[RECORDS FOR THIS EXERCISE]
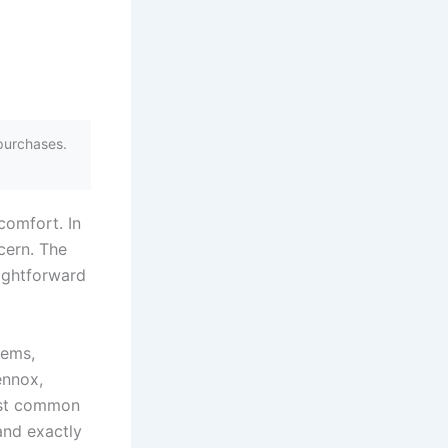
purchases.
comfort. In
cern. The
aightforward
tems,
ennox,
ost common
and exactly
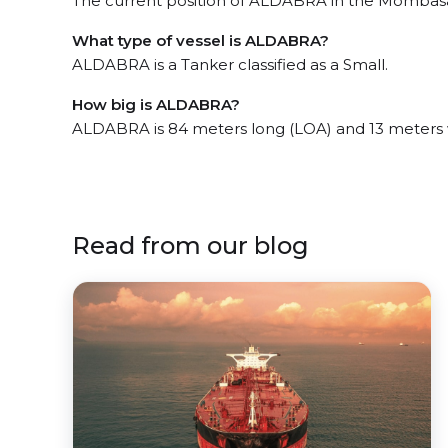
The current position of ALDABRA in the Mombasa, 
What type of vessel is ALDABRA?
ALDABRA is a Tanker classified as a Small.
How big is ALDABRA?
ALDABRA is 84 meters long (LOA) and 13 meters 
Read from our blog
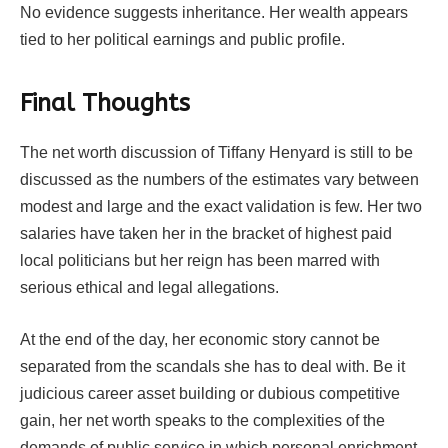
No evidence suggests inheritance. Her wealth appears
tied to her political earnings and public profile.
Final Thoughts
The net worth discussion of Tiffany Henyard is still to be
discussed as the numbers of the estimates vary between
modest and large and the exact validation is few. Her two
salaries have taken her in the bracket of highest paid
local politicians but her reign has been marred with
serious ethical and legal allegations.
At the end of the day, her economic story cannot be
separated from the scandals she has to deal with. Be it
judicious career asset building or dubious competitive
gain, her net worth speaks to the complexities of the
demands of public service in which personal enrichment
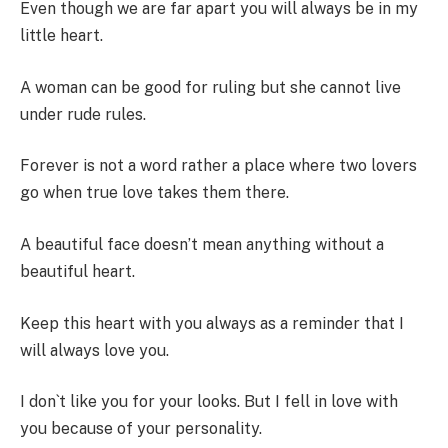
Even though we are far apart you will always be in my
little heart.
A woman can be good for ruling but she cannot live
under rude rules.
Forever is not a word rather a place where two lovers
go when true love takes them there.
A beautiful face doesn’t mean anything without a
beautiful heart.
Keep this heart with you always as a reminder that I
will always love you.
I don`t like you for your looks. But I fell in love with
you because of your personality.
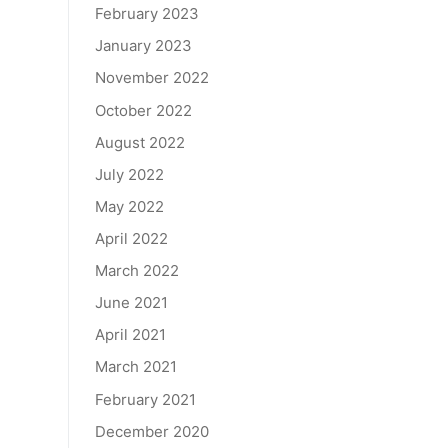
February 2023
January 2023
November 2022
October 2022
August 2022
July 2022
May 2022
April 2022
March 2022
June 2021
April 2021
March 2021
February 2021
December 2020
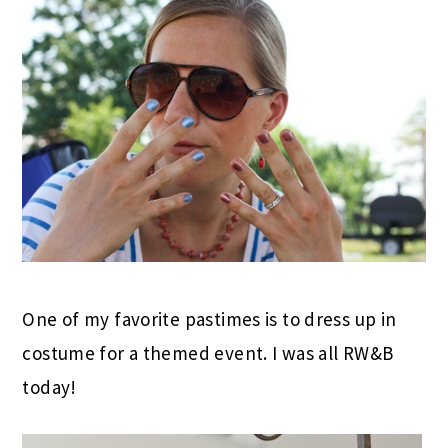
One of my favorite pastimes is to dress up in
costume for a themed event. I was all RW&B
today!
...
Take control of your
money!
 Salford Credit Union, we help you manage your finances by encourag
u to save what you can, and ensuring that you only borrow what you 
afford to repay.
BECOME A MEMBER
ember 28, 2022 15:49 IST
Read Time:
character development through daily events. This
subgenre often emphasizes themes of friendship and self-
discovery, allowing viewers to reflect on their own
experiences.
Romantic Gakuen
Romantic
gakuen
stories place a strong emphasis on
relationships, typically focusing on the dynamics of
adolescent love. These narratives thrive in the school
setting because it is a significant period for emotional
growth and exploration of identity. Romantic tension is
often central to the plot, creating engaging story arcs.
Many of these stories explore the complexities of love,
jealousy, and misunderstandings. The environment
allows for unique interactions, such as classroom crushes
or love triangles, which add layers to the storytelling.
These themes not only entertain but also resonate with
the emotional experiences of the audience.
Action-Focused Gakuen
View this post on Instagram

[TASK GOAL] Only the lines above starting at the one containing "u to save what" and ending at the one containing "setting because it", both included, are to be returned, exactly as they read.

[REPLY TO THE EXERCISE]
u to save what you can, and ensuring that you only borrow what you 
afford to repay.
BECOME A MEMBER
ember 28, 2022 15:49 IST
Read Time:
character development through daily events. This
subgenre often emphasizes themes of friendship and self-
discovery, allowing viewers to reflect on their own
experiences.
Romantic Gakuen
Romantic
gakuen
stories place a strong emphasis on
relationships, typically focusing on the dynamics of
adolescent love. These narratives thrive in the school
setting because it is a significant period for emotional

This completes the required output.